Lift out all lines below that contain "This".

--- --- ---

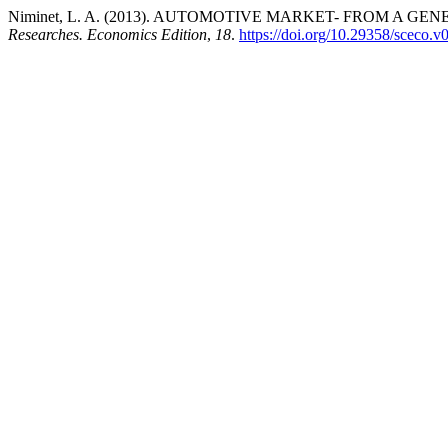
Niminet, L. A. (2013). AUTOMOTIVE MARKET- FROM A 
Researches. Economics Edition
,
18
.
https://doi.org/10.29358/sceco.v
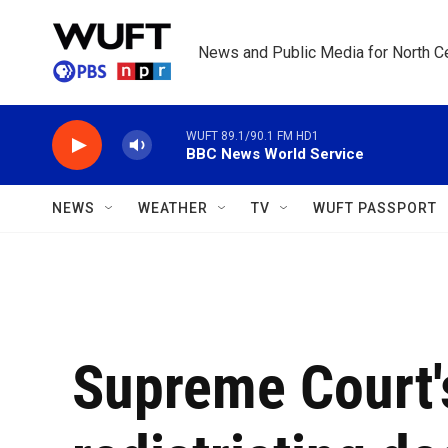
Skip to main content
News and Public Media for North Ce
WUFT 89.1/90.1 FM HD1
BBC News World Service
NEWS
WEATHER
TV
WUFT PASSPORT
Supreme Court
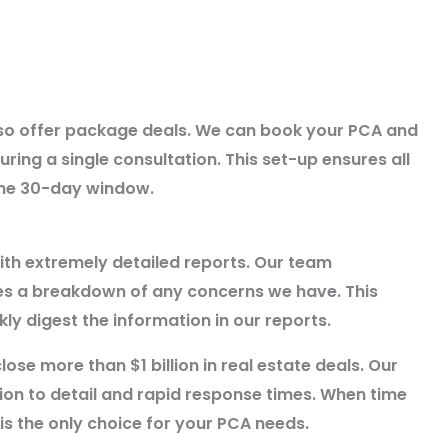
also offer package deals. We can book your PCA and
ring a single consultation. This set-up ensures all
 the 30-day window.
ith extremely detailed reports. Our team
des a breakdown of any concerns we have. This
ly digest the information in our reports.
lose more than $1 billion in real estate deals. Our
ntion to detail and rapid response times. When time
s the only choice for your PCA needs.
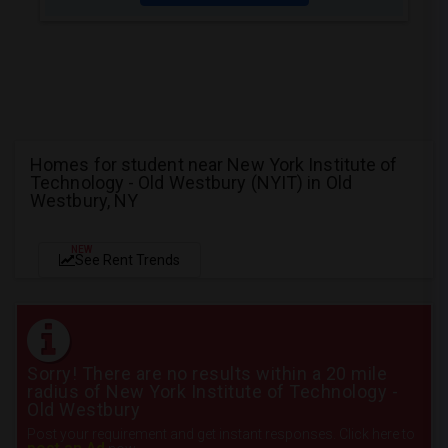
Homes for student near New York Institute of
Technology - Old Westbury (NYIT) in Old
Westbury, NY
NEW
See Rent Trends
Sorry! There are no results within a 20 mile
radius of New York Institute of Technology -
Old Westbury
Post your requirement and get instant responses. Click here to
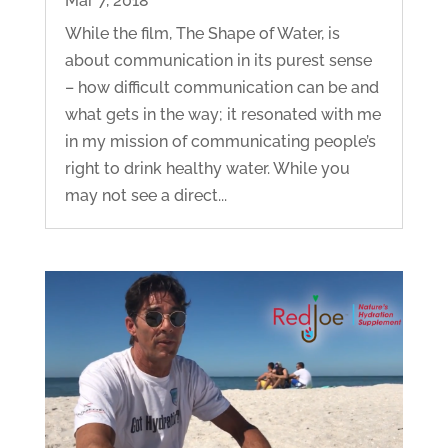
Mar 7, 2018
While the film, The Shape of Water, is
about communication in its purest sense
– how difficult communication can be and
what gets in the way; it resonated with me
in my mission of communicating people’s
right to drink healthy water. While you
may not see a direct...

--- --- ---

#### Your response:
ring a single consultation. This set-up ensures all
des a breakdown of any concerns we have. This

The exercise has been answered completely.